Im für den am 14.09.2022 angesetzten UKE-Ausschuss gab es mit Punkt 6 den einzigen Tagesordnungspunkt, bei dem an diesem Tag etwas entschieden werden sollte. Es ging um die „Änderung der Richtlinie des Klimaschutzförderfonds – Mini-PV-Anlagen“. Der Ausschussvorsitzende Matthias Leidner konnte an diesem Tag wegen Abwesenheit den Ausschuss selbst gar nicht leiten. Sein Stellvertreter von der FDP Gorch-Hannis la Baume war ebenfalls verhindert. Weitere Ausschussmitglieder einer anderen Partei hatten sich bereits vorher abgemeldet. Nach langem Hin und Her wurde die Sitzung dann abgesagt.

Es fand somit auch kein Austausch zu dem o.g. Tagesordnungspunkt 6 statt. Trotzdem greift Matthias Leidner andere Parteien als „kurzsichtig, ignorant und unsozial“ an.

Oscar Radunski von der FDP-Fraktion antwortet wie folgt auf diesen schwerwiegenden Vorwurf:

Polemik statt Politik

Die Stadtvertretung in Bargteheide ist sich einig, dass der Klimawandel ein drängendes Problem und Umweltschutz eine wichtige Aufgabe ist.

Zu diesem Zweck arbeiten die Parteien gemeinsam an Lösungen im Umweltausschuss unter der Leitung von Herrn Leidner.

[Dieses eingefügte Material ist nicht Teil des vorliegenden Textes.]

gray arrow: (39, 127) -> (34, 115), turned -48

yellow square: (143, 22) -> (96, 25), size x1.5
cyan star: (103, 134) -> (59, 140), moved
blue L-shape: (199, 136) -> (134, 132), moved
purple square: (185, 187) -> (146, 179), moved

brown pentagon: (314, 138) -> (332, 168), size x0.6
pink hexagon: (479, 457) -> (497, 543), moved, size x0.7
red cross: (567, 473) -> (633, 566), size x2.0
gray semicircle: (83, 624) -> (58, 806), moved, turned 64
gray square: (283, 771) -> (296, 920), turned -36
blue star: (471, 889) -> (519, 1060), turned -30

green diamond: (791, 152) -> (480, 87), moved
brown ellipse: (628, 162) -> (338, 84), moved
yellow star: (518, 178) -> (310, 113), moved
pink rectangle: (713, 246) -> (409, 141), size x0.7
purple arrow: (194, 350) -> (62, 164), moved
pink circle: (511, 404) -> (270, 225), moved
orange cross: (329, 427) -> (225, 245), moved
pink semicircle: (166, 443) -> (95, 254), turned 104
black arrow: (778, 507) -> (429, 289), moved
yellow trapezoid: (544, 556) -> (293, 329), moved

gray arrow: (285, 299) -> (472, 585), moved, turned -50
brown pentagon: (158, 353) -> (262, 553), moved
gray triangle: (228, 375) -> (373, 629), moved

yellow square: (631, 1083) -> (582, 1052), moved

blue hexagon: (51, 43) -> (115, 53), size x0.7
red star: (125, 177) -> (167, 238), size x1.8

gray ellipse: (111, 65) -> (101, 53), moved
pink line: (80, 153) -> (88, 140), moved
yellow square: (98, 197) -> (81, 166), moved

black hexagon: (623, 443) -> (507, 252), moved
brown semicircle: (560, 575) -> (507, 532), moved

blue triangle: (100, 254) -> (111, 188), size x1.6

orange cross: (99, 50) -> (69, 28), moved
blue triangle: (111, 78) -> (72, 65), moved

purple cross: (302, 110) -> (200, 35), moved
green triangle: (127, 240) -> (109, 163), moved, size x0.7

Wir streiten über Anträge und werben um die besten Ideen. Dabei darf jedoch die Quantität von Anträgen niemals über mangelnde Qualität der Umsetzung und Zielsetzung hinwegtäuschen.

Lehnt eine Mehrheit einen Antrag ab, wie es in der Demokratie nicht unüblich ist, dann liegt dies nicht am bösen Willen der Mehrheit, sondern an den schwächeren Argumenten der Antragsteller oder dem durchschaubaren Versuch der Profilierung auf Kosten der Steuerzahler.

Es ist deswegen nur schwer nachvollziehbar, wenn im aktuellen Politikerwort (12.10.2022) der Grünen, geschrieben vom Ausschussvorsitzenden des Umweltausschusses, davon gesprochen wird, dass die Ausschussmitglieder aller anderen Parteien „ignorant und unsozial“ seien. Den Kolleginnen und Kollegen den Willen und Mut zum Klimaschutz abzusprechen, weil sie zu anderen Schlüssen kommen, kommt der Aufkündigung des kollegialen Miteinanders gleich und ist einem Ausschussvorsitzenden schlicht unwürdig und ist für das Miteinander in der Bargteheider Stadtvertretung ein außergewöhnlicher und enttäuschender Vorgang. Schließlich würde auch keine andere Partei auf die Idee kommen, die Grünen als „ignorant und unsozial“ zu bezeichnen, wenn mit den Stimmen der Grünen der Bau von Sozialwohnungen verhindert oder die Nutzungsrechte von Grundstückseigentümern eingeschränkt werden würden. Es ist der Wettbewerb der Meinungen und Ideen, der darüber entscheidet, ob ein Antrag von der Mehrheit getragen wird.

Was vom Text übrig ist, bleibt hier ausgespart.